Sommers Drug Stores Co. Employee Profit Sharing Trust v. Corrigan, 883 F.2d 345, 11 Employee Benefits Cas. 1673

Facts

Sommers Drug Store Company began negotiations to sell its drug store assets to Malone & Hyde, Inc. Shareholders approved a reverse stock split, after which Walter N. Corrigan held approximately 52% of the shares and the Employee Profit Sharing Trust held about 20%. Following the sale, Corrigan and Corrigan Enterprises offered to buy stock from other shareholders at a price below fair market value. The Trust was liquidated, and in October 1980, the class sued Corrigan and Corrigan Enterprises for breach of fiduciary duty under ERISA and state common law.

Sommers Drug Store Company began negotiations to sell its drug store assets to Malone & Hyde, Inc.
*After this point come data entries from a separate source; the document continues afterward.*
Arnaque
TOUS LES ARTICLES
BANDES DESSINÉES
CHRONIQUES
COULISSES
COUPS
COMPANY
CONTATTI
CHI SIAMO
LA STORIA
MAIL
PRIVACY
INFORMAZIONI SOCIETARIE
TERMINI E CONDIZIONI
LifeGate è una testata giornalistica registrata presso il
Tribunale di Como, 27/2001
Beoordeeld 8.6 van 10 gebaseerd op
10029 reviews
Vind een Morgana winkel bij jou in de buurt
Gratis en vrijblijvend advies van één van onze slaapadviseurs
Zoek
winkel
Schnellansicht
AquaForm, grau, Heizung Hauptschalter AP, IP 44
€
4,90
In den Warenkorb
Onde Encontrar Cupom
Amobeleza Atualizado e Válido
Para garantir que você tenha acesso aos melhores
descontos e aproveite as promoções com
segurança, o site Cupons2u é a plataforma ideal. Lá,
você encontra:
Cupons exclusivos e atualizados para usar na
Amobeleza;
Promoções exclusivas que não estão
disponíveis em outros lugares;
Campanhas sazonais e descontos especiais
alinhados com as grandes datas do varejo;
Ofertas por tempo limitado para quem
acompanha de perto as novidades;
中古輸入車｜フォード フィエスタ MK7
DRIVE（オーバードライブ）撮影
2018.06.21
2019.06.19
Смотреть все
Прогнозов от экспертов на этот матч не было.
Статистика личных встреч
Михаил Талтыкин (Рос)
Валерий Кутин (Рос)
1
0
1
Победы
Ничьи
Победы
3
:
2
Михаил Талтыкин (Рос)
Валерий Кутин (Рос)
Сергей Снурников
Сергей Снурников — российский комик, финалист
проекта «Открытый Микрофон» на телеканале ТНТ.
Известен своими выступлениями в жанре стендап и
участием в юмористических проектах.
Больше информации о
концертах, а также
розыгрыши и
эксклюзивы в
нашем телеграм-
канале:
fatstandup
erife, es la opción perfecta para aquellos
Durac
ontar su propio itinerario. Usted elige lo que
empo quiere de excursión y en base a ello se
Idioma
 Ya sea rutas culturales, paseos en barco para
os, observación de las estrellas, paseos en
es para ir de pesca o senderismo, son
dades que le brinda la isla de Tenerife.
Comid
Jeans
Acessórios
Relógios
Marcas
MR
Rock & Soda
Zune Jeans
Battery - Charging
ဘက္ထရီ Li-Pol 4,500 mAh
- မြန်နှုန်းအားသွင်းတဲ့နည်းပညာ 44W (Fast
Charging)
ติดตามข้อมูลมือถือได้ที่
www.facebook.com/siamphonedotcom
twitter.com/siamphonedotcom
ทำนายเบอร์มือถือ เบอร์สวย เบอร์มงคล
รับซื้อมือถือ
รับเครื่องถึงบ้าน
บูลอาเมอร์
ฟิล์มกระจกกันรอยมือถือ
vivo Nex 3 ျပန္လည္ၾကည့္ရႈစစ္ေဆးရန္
As part of this effort to sell, the shareholders approved a reverse stock split recommended by the board.

Issue

Did the class representatives have standing to sue under ERISA, and were the jury instructions on fiduciary liability under ERISA appropriate?

The class argues that the trial court failed to instruct the jury properly on its ERISA claim and erroneously dismissed its state law claim.

Rule

Under ERISA, a 'participant' is defined as any employee or former employee who is or may become eligible to receive a benefit from an employee benefit plan. The court must determine whether the defendants exercised discretionary authority or control over the plan's management.

The class brought this ERISA action pursuant to 29 U.S.C. § 1132(a)(2). That provision authorizes either the Secretary of Labor or a 'participant,' 'beneficiary' or 'fiduciary' to bring a civil action for breach of fiduciary duty as proscribed by § 1109(a).

Analysis

The court found that the class representatives had colorable claims for vested benefits, qualifying them as 'participants' under ERISA. The court also determined that the jury instructions regarding fiduciary liability were adequate and that the trial court properly dismissed the state law claim based on Maryland law, which does not recognize a fiduciary relationship between controlling shareholders and minority shareholders.

We are persuaded that the class representatives have colorable claims for vested benefits and therefore qualify as 'participants' authorized to bring suit under ERISA.

Conclusion

The Court of Appeals affirmed the trial court's dismissal of the state law claim and upheld the jury's finding that the defendants were not fiduciaries under ERISA.

We therefore conclude that the class's present claim is for 'vested benefits' and that its representatives qualify as 'participants' authorized to bring suit under ERISA.

Who won?

Corrigan Enterprises, Inc. and Walter N. Corrigan prevailed because the court found that the class representatives had standing to sue under ERISA but that the jury instructions were appropriate and the state law claim was properly dismissed.

We therefore conclude that the class's present claim is for 'vested benefits' and that its representatives qualify as 'participants' authorized to bring suit under ERISA.